Releasing software when it’s ready!

So I’ve spent the last week or so playing with the new Boxee Box. I must admit even though the initial reviews I read were less than stellar, I was really excited to see the latest incarnation of one of my favorite tech projects of the last decade.

I’ve been with XBMC and Boxee since the beginning first on an old Xbox, then an Apple TV and it seemed like the Boxee Box finally was going to make this homebrew magic into a mainstream star.

That’s a long preamble and I’m sure you can guess my experience wasn’t a positive one.

First let me say that the D-Link hardware looks amazing. The cube is small, quirky and makes for a big visual upgrade from an Xbox.

But due to some really premature software, this is where the love affair ended. The warning signals started right at boot with wifi troubles. That really was just the beginning. From a web browser that ignores any link to a new target window (you have no idea how many sites that breaks), to apps that don’t work… this project is nowhere near ready for primetime.

Ultimately, I had to rebox the Boxee and take it back because it doesn’t even replicate the functionality of my old Xbox with XBMC. You can’t play music without using your TV. That really was the final straw as I use XBMC to stream music all day using the web interface to control it.

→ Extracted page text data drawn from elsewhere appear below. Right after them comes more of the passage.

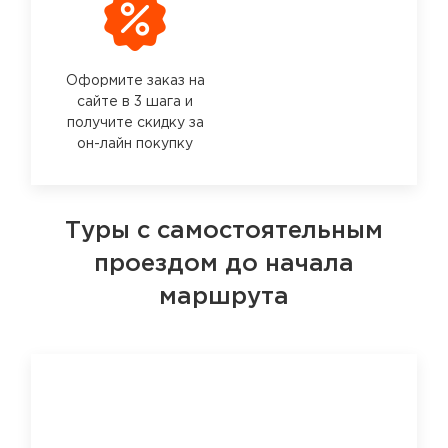
Оформите заказ на
сайте в 3 шага и
получите скидку за
он-лайн покупку
Туры с самостоятельным
проездом до начала
маршрута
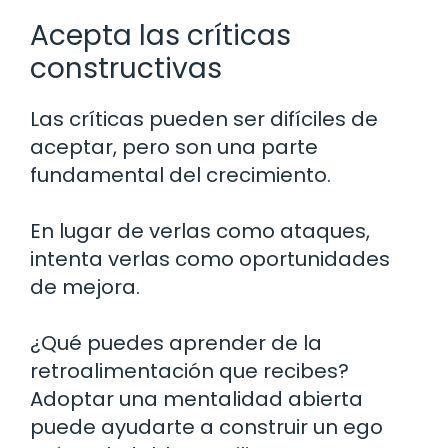
Acepta las críticas
constructivas
Las críticas pueden ser difíciles de
aceptar, pero son una parte
fundamental del crecimiento.
En lugar de verlas como ataques,
intenta verlas como oportunidades
de mejora.
¿Qué puedes aprender de la
retroalimentación que recibes?
Adoptar una mentalidad abierta
puede ayudarte a construir un ego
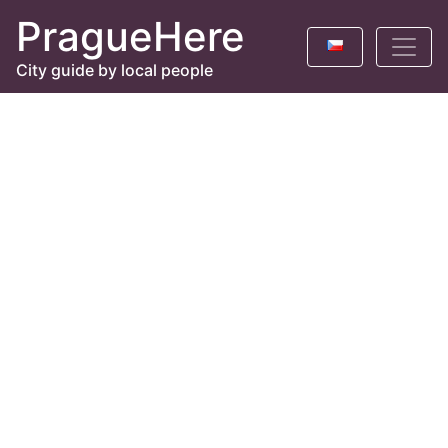
PragueHere
City guide by local people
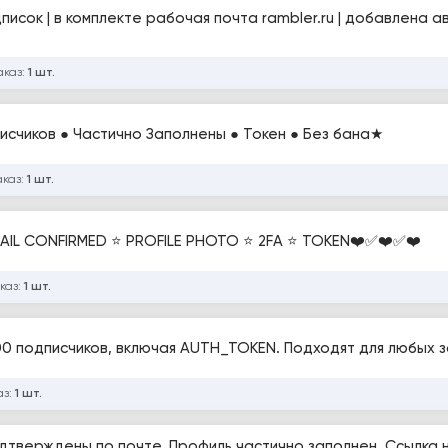
писок | в комплекте рабочая почта rambler.ru | добавлена а
аказ:
1 шт.
писчиков ● Частично Заполнены ● Токен ● Без бана★
аказ:
1 шт.
AIL CONFIRMED ⭐ PROFILE PHOTO ⭐ 2FA ⭐ TOKEN❤️✅❤️✅❤️
каз:
1 шт.
-1000 подписчиков, включая AUTH_TOKEN. Подходят для любых 
аз:
1 шт.
одтверждены по почте. Профиль частично заполнен. Ссылка 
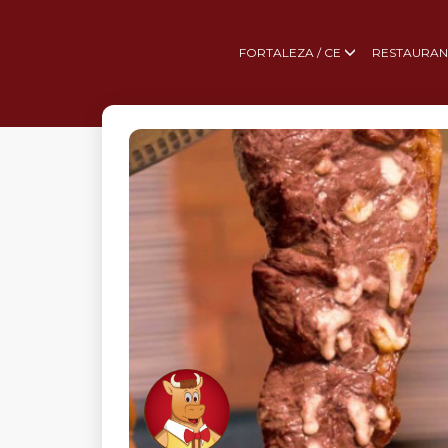
FORTALEZA / CE
RESTAURAN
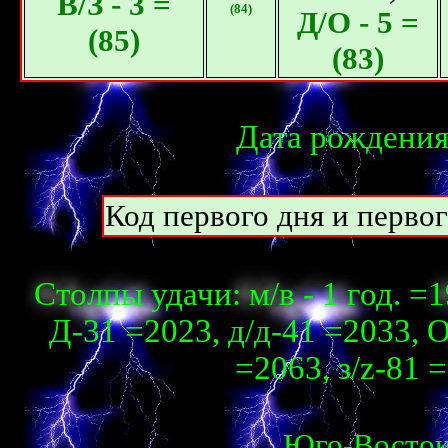
В/З - 3 =
(84)
Д/О - 5 =
(85)
(83)
Дата рождения
Код первого дня и перво
Столпы удачи: м/в - 1 год. =1
Д-31 =2023, д/д-41 =2033, О
=2063, з/z-81 
Юго-Восто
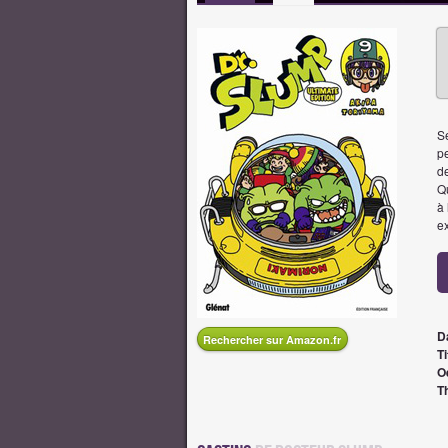
Se
p
de
Qu
à 
ex
D
Rechercher sur Amazon.fr
Ti
O
T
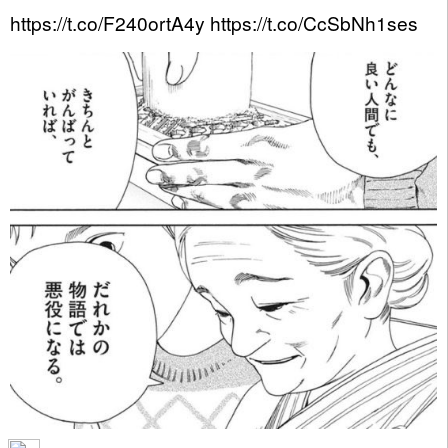
https://t.co/F240ortA4y
https://t.co/CcSbNh1ses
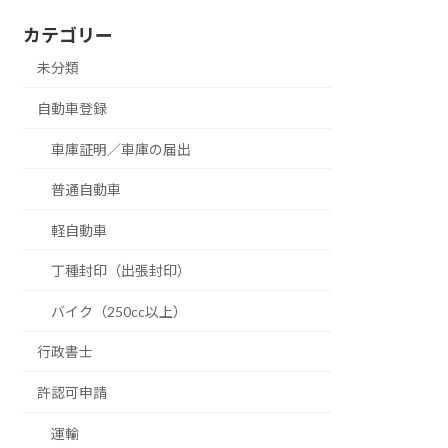
カテゴリー
未分類
自動車登録
車庫証明／車庫の届出
普通自動車
軽自動車
丁種封印（出張封印）
バイク（250cc以上）
行政書士
許認可申請
運輸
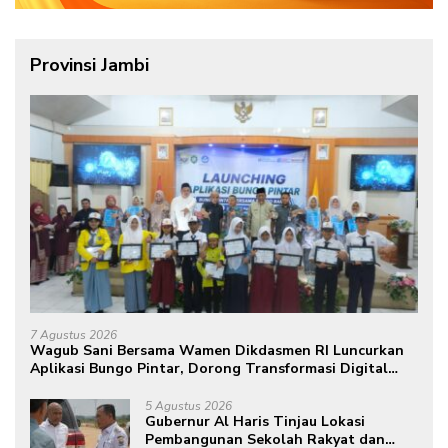
Provinsi Jambi
7 Agustus 2026
Wagub Sani Bersama Wamen Dikdasmen RI Luncurkan
Aplikasi Bungo Pintar, Dorong Transformasi Digital
Pendidikan di Jambi
5 Agustus 2026
Gubernur Al Haris Tinjau Lokasi
Pembangunan Sekolah Rakyat dan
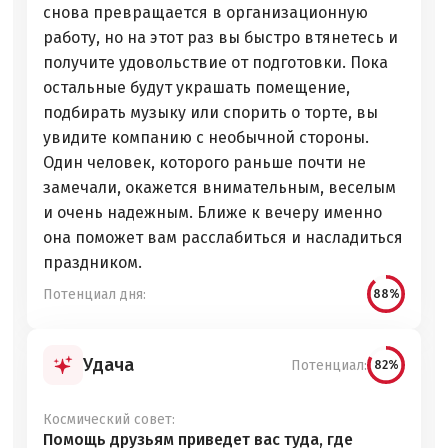
снова превращается в организационную
работу, но на этот раз вы быстро втянетесь и
получите удовольствие от подготовки. Пока
остальные будут украшать помещение,
подбирать музыку или спорить о торте, вы
увидите компанию с необычной стороны.
Один человек, которого раньше почти не
замечали, окажется внимательным, веселым
и очень надежным. Ближе к вечеру именно
она поможет вам расслабиться и насладиться
праздником.
Потенциал дня:
88%
Удача
Потенциал:
82%
Космический совет:
Помощь друзьям приведет вас туда, где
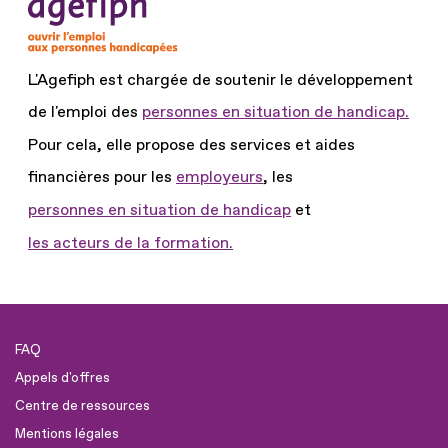
L'Agefiph est chargée de soutenir le développement
de l'emploi des
personnes en situation de handicap.
Pour cela, elle propose des services et aides
financières pour les
employeurs
, les
personnes en situation de handicap
et
les acteurs de la formation.
FAQ
Appels d'offres
Centre de ressources
Mentions légales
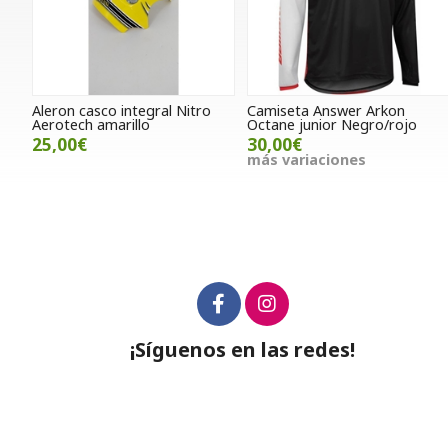
Aleron casco integral Nitro
Camiseta Answer Arkon
Aerotech amarillo
Octane junior Negro/rojo
25,00€
30,00€
más variaciones
¡Síguenos en las redes!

So why am I posting all of this here. It all centers around the idea of when to release software. It seems like a big setback to a great project to rush something to market and ultimately disappoint consumers.

One of the first thing that comes to mind broken features. I know when we have new ideas, we think about packing them into our releases as soon as possible. I think it’s important to constantly temper those thoughts by making sure that we test, test, test and make sure features are solid.

In the case of the Boxee Box, it promises the moon and leaves a patchwork of unfinished or poorly implemented features. I can’t help but think it would be better adopted with a stable, smaller feature set and a clear roadmap available from management.

I think that’s an important lesson for all of us who release software.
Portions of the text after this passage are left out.